Renewable energy can be either connected to a country’s electricity grid or off it. This makes it a viable alternative for improving access to power across Nigeria. The cost of solar energy technology has also dropped significantly, prompting its rise as an alternative power source for viewing centres, hotels, residential lighting and other electrical fittings. With this in mind, the government should concentrate its efforts on substantially improving its solar infrastructure. Expansive off-grid solar projects, can take advantage of Nigeria’s abundant sunlight, and sidestep the defective grid infrastructure that has hindered energy consumption for as long as we can remember. 

Providers are proactively reacting to the new opportunities and accompanying demand levels in the renewable energy market. On the household front, one of such initiatives is Lumos, which provides customers with a mini solar kit to power critical loads in the home. Another firm creating value in this space is Nigerian startup Resource Energy which raised a $20 million Series A round co-led by CRE Venture Capital and the Omidyar Network in December 2019. The renewable energy company builds and operates solar-powered micro-utilities that provide electricity to commercial community structures, such as open-air trading bazaars. Oolu Solar, with $3.2m in Series A funding in 2017 is also in the Nigerian market. NGOs like Rees Africa and Solar Sisters are also in on this trend, both of which focus on rural and less-developed parts of the country. 

However, despite this progress in the renewable energy industry, it is still not yet optimised to the scale of potential demand. Affordability and consequently, access are major constraints. One way these firms have tried to tackle this problem has been to provide their products and services on a pay-as-you-go basis (i.e. instalments), to reduce the upfront cost of acquiring a solar home system. Although solar systems cost 15-20x more than gasoline generators due to upfront investments in solar panels and batteries, they provide cost savings in the long term. However, by some estimates, it takes more than 8 years for the cost savings to exceed the initial investment. Most Nigerians either do not have the money for the upfront investment or cannot afford to wait that long for the cost-savings. As a result, most solar product providers added a credit element, where they finance the initial investment in equipment and collect smaller payments from the consumer over a longer period of time. This allows providers to enlarge the pool of customers beyond those that can afford expensive solar systems- giving them the ability to pay in instalments.

For such a credit-driven business model to thrive, it requires the support of a robust credit underwriting system and risk assessment framework that seamlessly assesses the risk profiles of potential customers to aid providers inefficient decision making. Automating this process makes it even more efficient and scalable.  Obviously, sound risk assessment requires adequate data: market knowledge, deep understanding of the customer, and robust systems to detect fraud. Herein lies a significant problem in the Nigerian context. 

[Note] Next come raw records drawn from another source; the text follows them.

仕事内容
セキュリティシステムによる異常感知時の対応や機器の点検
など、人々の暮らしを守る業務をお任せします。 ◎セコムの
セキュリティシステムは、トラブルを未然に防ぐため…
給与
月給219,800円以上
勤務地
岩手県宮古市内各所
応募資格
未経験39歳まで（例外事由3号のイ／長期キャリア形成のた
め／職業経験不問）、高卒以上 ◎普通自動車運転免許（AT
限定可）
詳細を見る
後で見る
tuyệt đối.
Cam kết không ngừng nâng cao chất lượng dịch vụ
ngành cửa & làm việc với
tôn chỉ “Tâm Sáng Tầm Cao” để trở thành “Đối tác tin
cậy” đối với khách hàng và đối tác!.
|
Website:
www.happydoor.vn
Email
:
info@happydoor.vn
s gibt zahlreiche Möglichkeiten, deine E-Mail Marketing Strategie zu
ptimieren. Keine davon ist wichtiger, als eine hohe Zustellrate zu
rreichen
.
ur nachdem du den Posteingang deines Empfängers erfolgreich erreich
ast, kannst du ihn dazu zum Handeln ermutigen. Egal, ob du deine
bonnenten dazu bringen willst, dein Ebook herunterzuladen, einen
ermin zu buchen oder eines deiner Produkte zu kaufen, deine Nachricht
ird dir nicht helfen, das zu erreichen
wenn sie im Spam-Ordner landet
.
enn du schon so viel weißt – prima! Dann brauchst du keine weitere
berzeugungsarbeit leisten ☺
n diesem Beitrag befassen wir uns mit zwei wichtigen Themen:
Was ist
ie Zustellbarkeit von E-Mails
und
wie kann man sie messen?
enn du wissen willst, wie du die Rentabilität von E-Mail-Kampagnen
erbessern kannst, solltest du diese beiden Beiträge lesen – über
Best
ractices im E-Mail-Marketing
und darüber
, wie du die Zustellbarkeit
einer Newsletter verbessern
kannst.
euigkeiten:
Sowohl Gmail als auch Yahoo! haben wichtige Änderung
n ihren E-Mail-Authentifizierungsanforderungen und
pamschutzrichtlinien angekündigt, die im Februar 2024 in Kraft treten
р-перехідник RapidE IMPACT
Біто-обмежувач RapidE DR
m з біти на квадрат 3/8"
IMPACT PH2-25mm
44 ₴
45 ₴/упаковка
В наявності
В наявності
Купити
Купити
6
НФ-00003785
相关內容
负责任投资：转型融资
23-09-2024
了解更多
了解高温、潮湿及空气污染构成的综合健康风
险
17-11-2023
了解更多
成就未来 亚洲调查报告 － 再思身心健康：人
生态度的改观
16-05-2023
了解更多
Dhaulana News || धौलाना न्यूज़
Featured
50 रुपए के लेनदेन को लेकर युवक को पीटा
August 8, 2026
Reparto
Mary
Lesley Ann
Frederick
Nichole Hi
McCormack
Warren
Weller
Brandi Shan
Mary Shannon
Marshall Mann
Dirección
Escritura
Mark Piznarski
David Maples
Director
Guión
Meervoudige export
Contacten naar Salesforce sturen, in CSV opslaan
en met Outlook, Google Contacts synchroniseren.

Risk assessment is made difficult for renewable energy providers due to various data collection challenges ranging from low coverage of the formal financial sector and the formal credit registries. The high operating costs and non-scalability associated with manual risk assessment is a present-day challenge. Added to this is the poor customer experience with manual risk assessment, given that a significant number of customers are in the informal economy. However, these challenges can be easily mitigated as alternative data can improve visibility of customers’ financial profile for an efficient credit-driven business model.  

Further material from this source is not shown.